The bourgeoise have been given a bad press by great artists. For the Spanish surrealist film-maker Luis Buñuel they were shallow, hapless victims of circumstance who despite sitting around a dining table found it impossible to get dinner.
They didn’t fair any better in Stephen Sondheim’s final musical Here and Now, which received its UK premiere at the National and was inspired by Buñuel. And now here they are, back at the venerable venue in Maxim Gorky’s 1905 full-frontal attack on the demographic.
His play is a response to Chekhov’s much more sympathetic The Cherry Orchard, which was written just two years earlier. Gorky’s by contrast is a deeply unflattering portrait of feckless privilege and predicts the class is a doomed soon-to-be-extinct species.
Robert Hastie’s production swerves any temptation to deploy Chekhovian tropes. There is no samovar bubbling in the corner. The silver birch forest that so often forms the backdrop to Russian drama is depicted here as a copse of plain-sawn soaring timbers. Indeed Peter McKintosh’s design is an exhibition of carpentry, from the wooden bare beams and walls of the dacha owned by wealthy lawyer Sergei Bassov (Paul Ready) to the planks of boardwalks that serve as the forest floor for the exterior scenes. This is where Bassov’s fellow nouveau-riche friends and his family gather during steaming hot Russian summers.
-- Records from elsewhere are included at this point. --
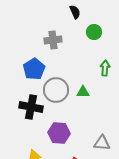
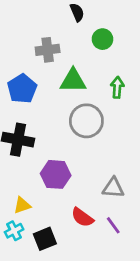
gray circle: (56, 90) -> (86, 121), moved
green triangle: (83, 92) -> (73, 81), moved, size x1.5

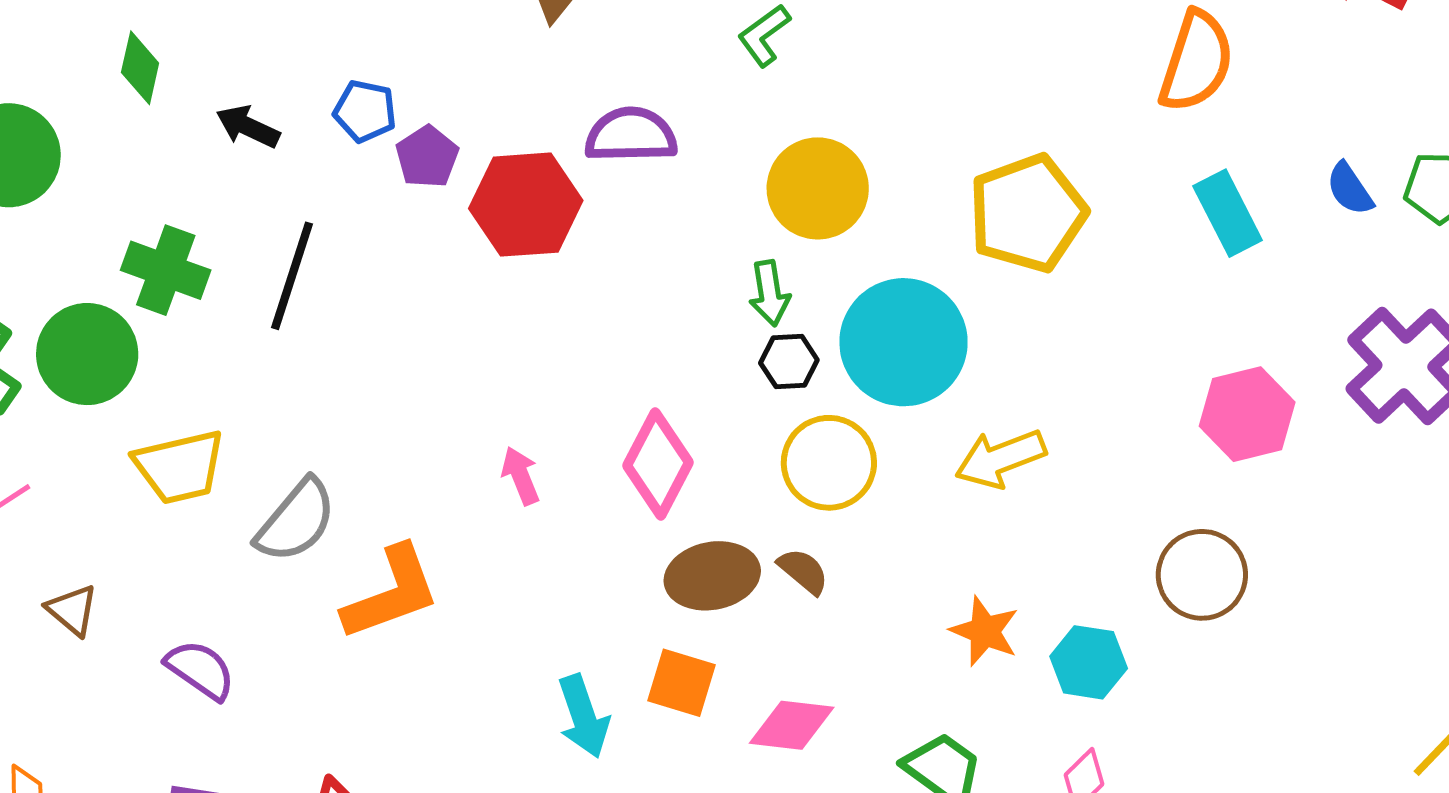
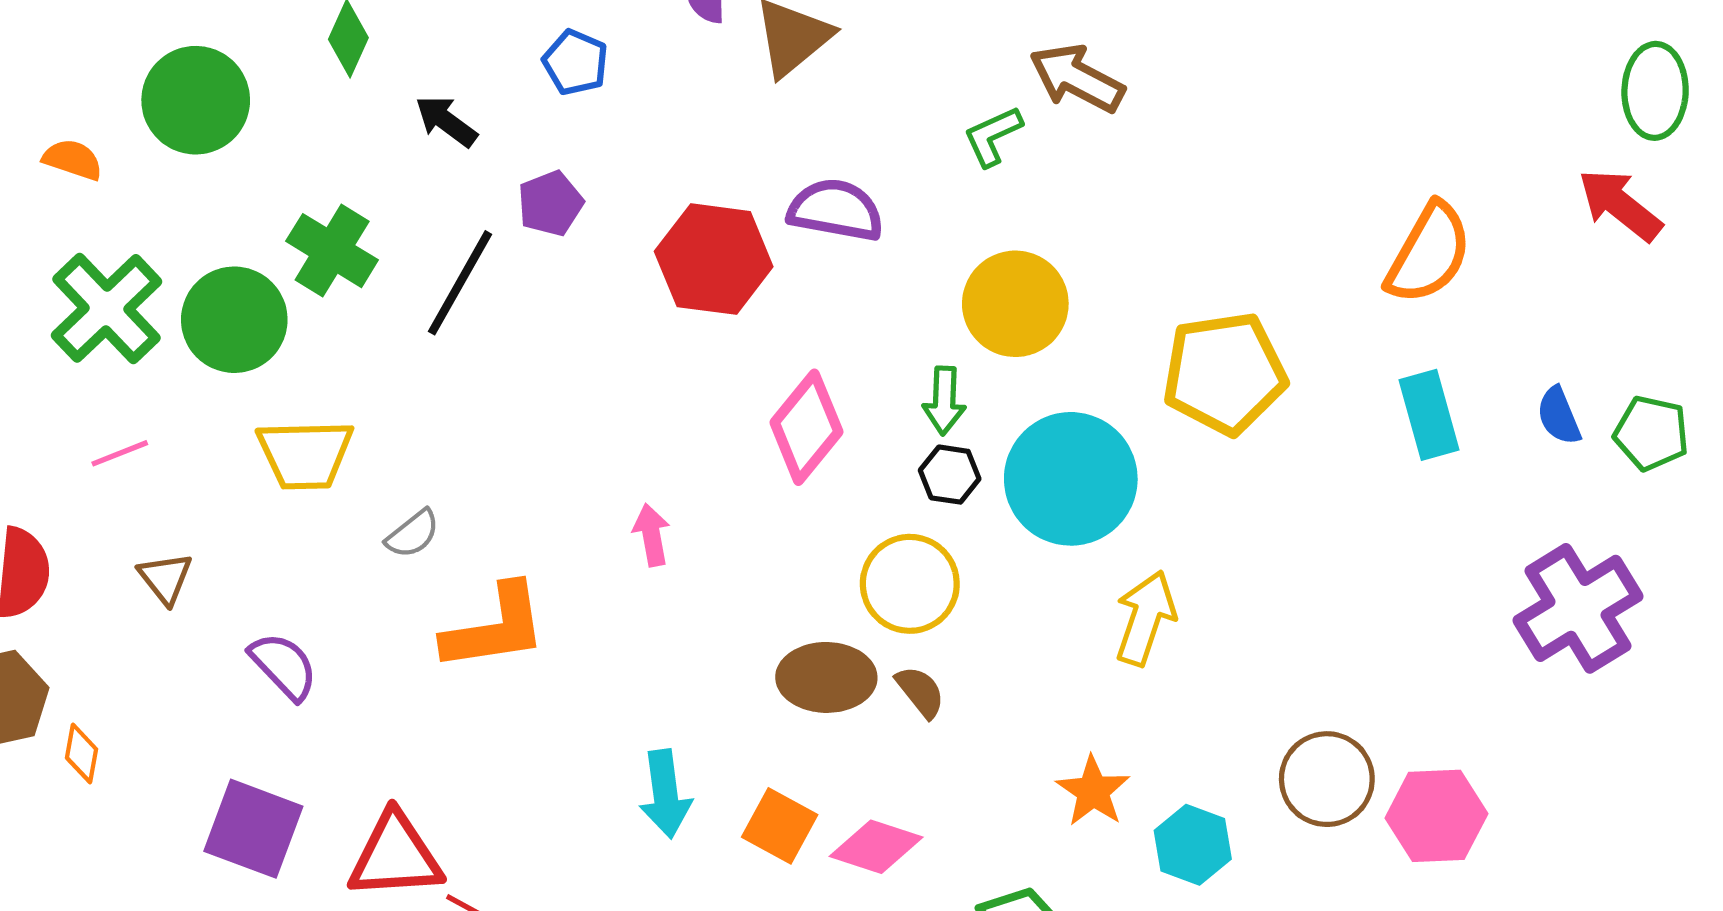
blue pentagon: (365, 111) -> (575, 62), moved
purple pentagon: (427, 157) -> (550, 203), moved
pink hexagon: (1247, 414) -> (1436, 816), moved
yellow arrow: (1000, 459) -> (1145, 618), turned 118
yellow circle: (829, 463) -> (910, 584), moved
pink diamond: (658, 464) -> (806, 427), moved
gray semicircle: (296, 521) -> (413, 534), size x0.6
orange square: (681, 683) -> (780, 826), moved

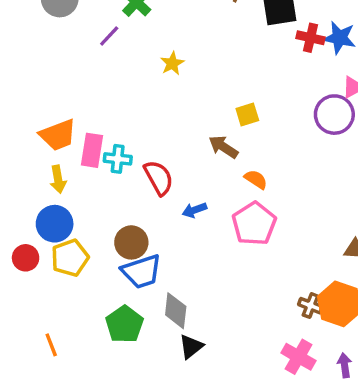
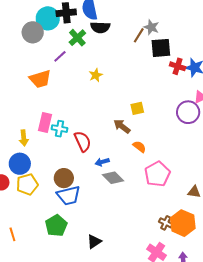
orange trapezoid: (58, 135) -> (40, 79), moved
pink pentagon: (254, 224) -> (157, 174), moved
gray diamond: (176, 311) -> (113, 178), moved, turned -55

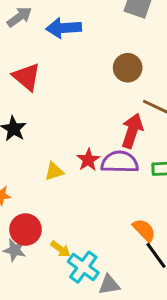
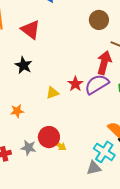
purple semicircle: (120, 162) -> (97, 84), turned -30
red circle: (25, 230) -> (49, 137), moved
cyan cross: (83, 267) -> (104, 152), moved

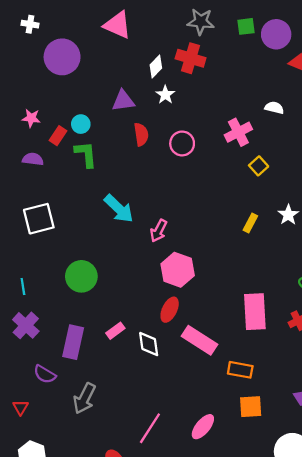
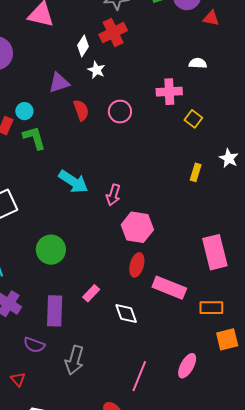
red cross: (191, 58) -> (113, 32), turned -32
pink cross: (238, 132) -> (169, 92), turned 35
white diamond: (149, 344) -> (126, 314), moved

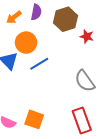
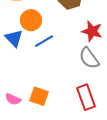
red star: (87, 36) -> (92, 31), moved, size x1.5

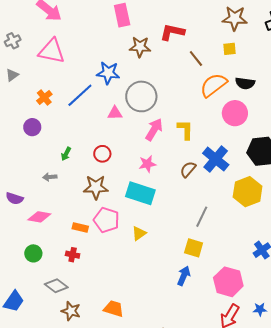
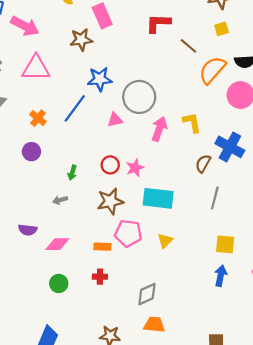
brown star: (140, 47) -> (81, 40), moved
pink star: (147, 164) -> (135, 168), moved
gray line: (202, 217) -> (215, 198), moved
gray diamond: (56, 286) -> (147, 294), moved, turned -50

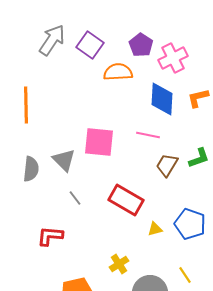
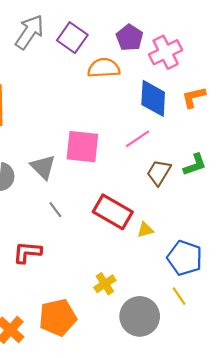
pink line: (148, 135) -> (137, 139), turned -45
blue pentagon: (190, 224) -> (185, 258), moved
yellow triangle: (155, 229) -> (145, 230), moved

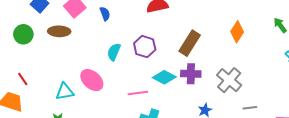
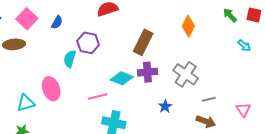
blue semicircle: (105, 14) -> (57, 22), turned 56
purple hexagon: (145, 47) -> (88, 43), moved
pink ellipse: (92, 80) -> (51, 89), turned 35

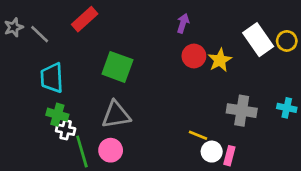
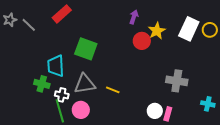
white rectangle: (258, 40) -> (189, 29), turned 60
yellow star: (220, 60) -> (157, 31), moved
cyan trapezoid: (52, 78) -> (56, 66), moved
cyan cross: (287, 108) -> (208, 104), moved
white cross: (66, 130) -> (62, 95), moved
yellow line: (198, 135) -> (113, 90), moved

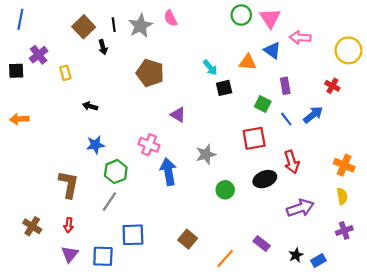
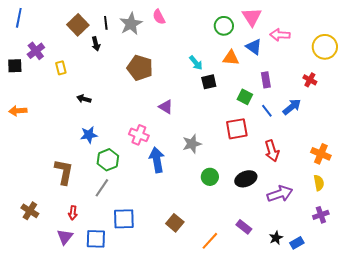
green circle: (241, 15) -> (224, 26), moved
black ellipse: (265, 179) -> (246, 179), moved
red arrow: (69, 225) -> (73, 213), moved

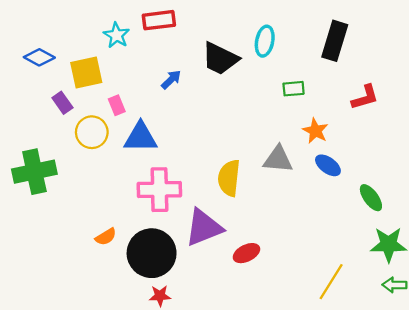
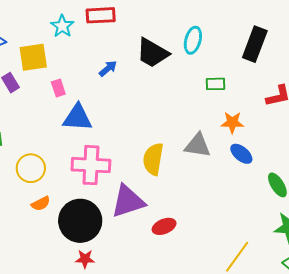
orange star: (315, 131) -> (232, 122), turned -30
yellow circle: (92, 132) -> (31, 168), moved

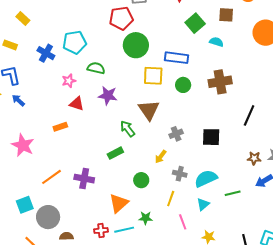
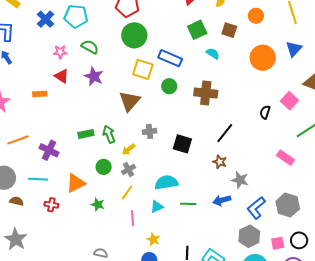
green arrow: (128, 129) -> (109, 134), moved
brown star: (254, 158) -> (220, 162), moved
gray cross: (180, 174) -> (128, 169), moved, turned 32
cyan line: (124, 230) -> (38, 179), moved

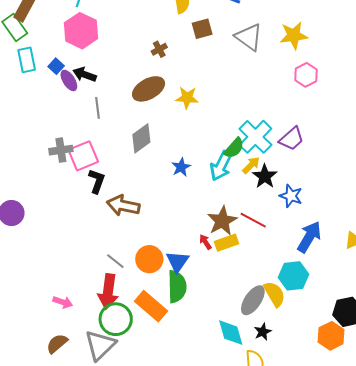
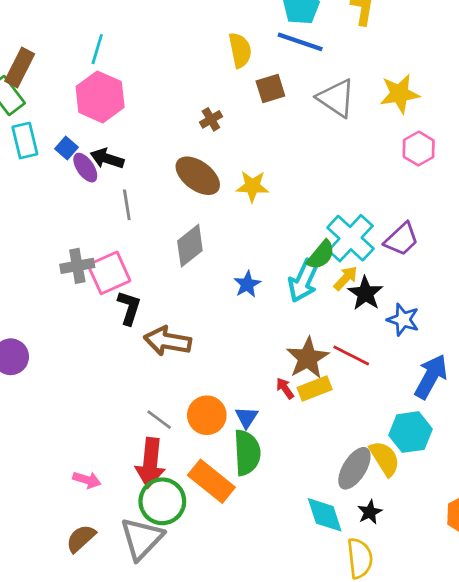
brown ellipse: (149, 89) -> (198, 176), turned 68
blue triangle: (177, 262) -> (247, 417), size x0.7

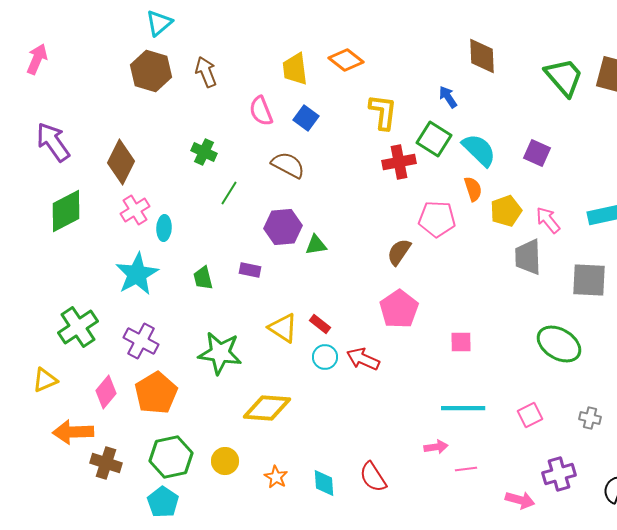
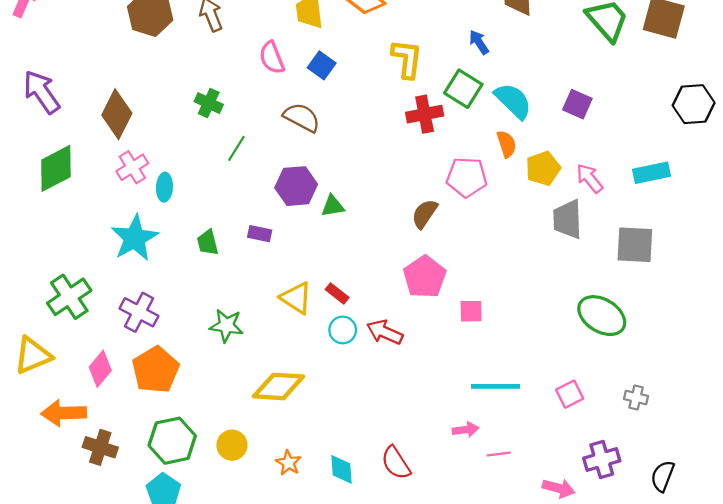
pink square: (461, 342) -> (471, 311), moved
green star: (220, 353) -> (226, 326), size x0.7
yellow triangle: (45, 380) -> (33, 355), size x1.4

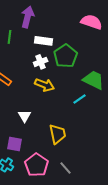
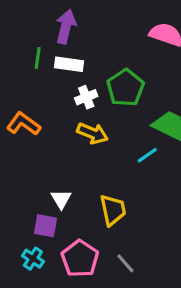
white rectangle: (44, 41) -> (69, 64), moved
white triangle: (25, 116) -> (61, 199), moved

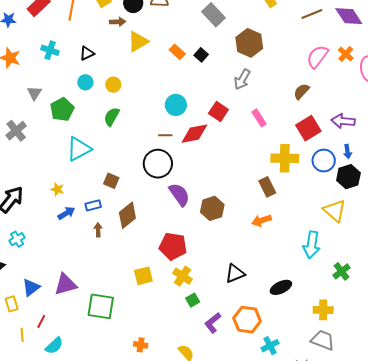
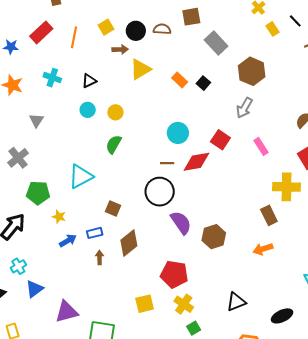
green pentagon: (62, 109) -> (38, 193), moved, turned 30
blue triangle: (31, 287) -> (34, 289), moved

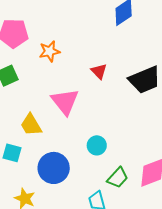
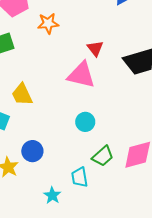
pink triangle: (65, 102) -> (81, 75), moved, turned -44
blue circle: (54, 168) -> (32, 151), moved, size x0.7

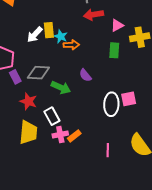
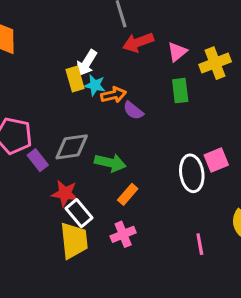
white arrow: (35, 35) -> (87, 63), moved
purple semicircle: (85, 75) -> (133, 111), moved
white rectangle: (52, 116) -> (79, 213), moved
orange rectangle: (74, 136) -> (128, 194), moved

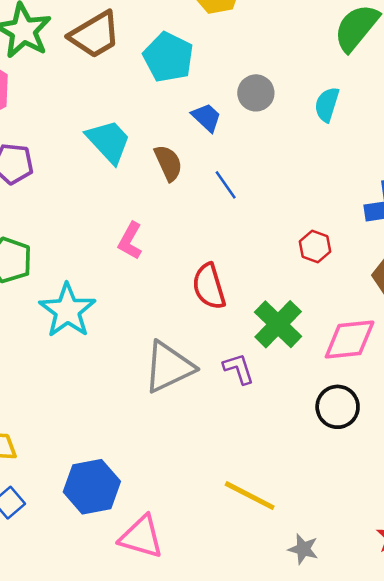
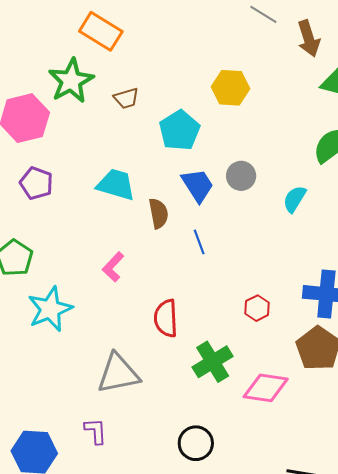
brown trapezoid: (95, 35) -> (126, 98), size x0.6
blue trapezoid: (207, 117) -> (198, 185), size x1.4
cyan trapezoid: (109, 141) -> (116, 185), turned -45
purple L-shape: (239, 369) -> (96, 431), moved
black circle: (338, 407) -> (196, 443), moved

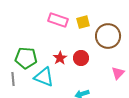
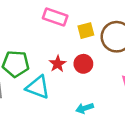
yellow square: (83, 22) -> (86, 31), moved

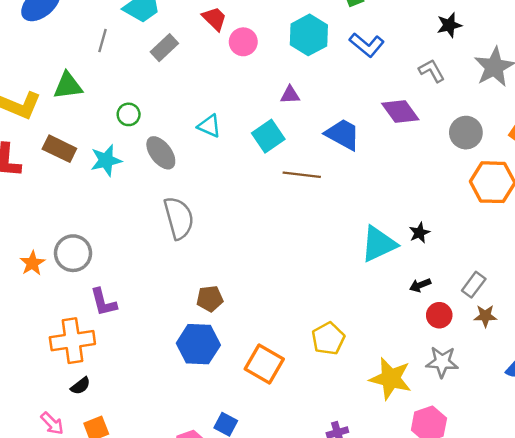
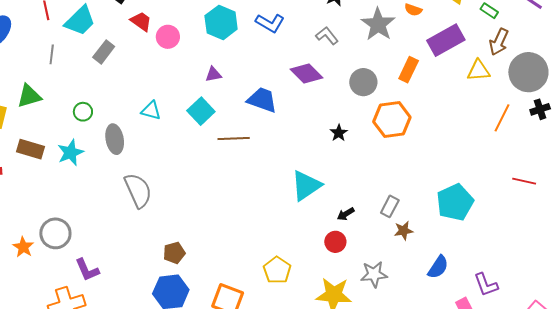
gray ellipse: (161, 153) -> (115, 139), turned 36
black star: (419, 233) -> (339, 133), moved
red circle: (439, 315) -> (335, 242), moved

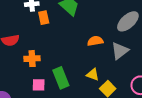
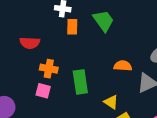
green rectangle: (61, 78) -> (80, 82), moved
pink square: (39, 85) -> (43, 91), moved

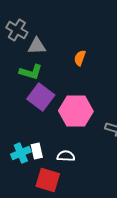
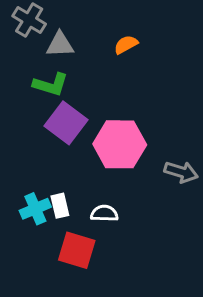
orange semicircle: (80, 58) -> (126, 45), moved, turned 42

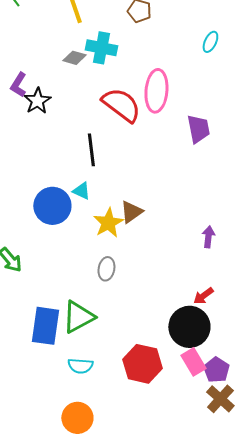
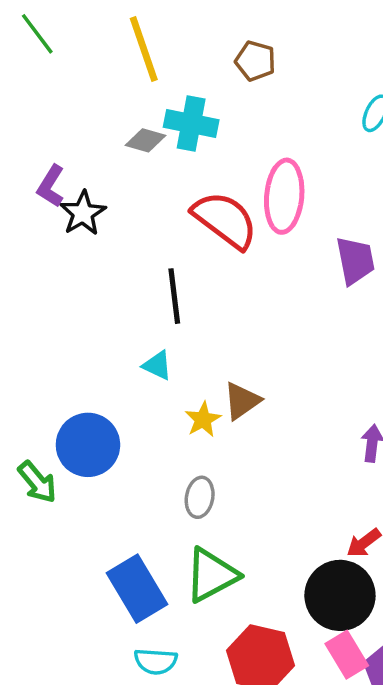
blue circle: (52, 206) -> (88, 445), moved
yellow star: (108, 223) -> (203, 419), size x0.7
green triangle: (78, 317) -> (211, 575), moved
blue rectangle: (45, 326) -> (137, 589), moved, turned -39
The air is as heavy with dissatisfaction as it is humidity. Served by the deadpan working classes as if they are fattening up their employers before slaughter, Gorky’s bourgeoisie are an irredeemably self-pitying bunch who complain about the shallowness of life yet do nothing to deepen it.
For Ready’s guffawing Bassov everything is as it should be. Or it would be if only his wife Varvara (Sophie Rundle) didn’t have such disdain for him and their peers. In the age of Andrew Mountbatten Windsor it is easy to see in these early 20th-century Russians who are disconnected from the rest of their society, our own privileged classes. Except it is difficult to imagine our lot tormented by the idea of living a life without meaning. Certainly this new translation by Nina Raine and her brother Moses makes us think about the here and now as much Russia then. Their script captures the sense of being on the brink of massive and possibly violent change, and also the condition of being helpless to do anything about it.
Once again Ready, who is best known as the cuddly, harmless hand-flapper Kevin in the TV comedy Motherland, shows a pitiless malign side to his acting talents just as he did with his Macbeth and his Cardinal in Zinnie Harris’s version of The Duchess of Malfi.
Rubbed the wrong way his avuncular Bassov reveals a bitter mean streak. Also excellent is Alex Lawther as his lovelorn brother-in-law Vlass who worships the ground the older doctor Maria Lvovna (Justine Mitchell) walks on even though she is old enough to be his mother.
That she loves him too makes the relationship no more possible, no less tragic and their desperation no less funny. Yet ours is an uneasy laughter, as if we know that a version of the drastic change that is coming for them is also coming for us.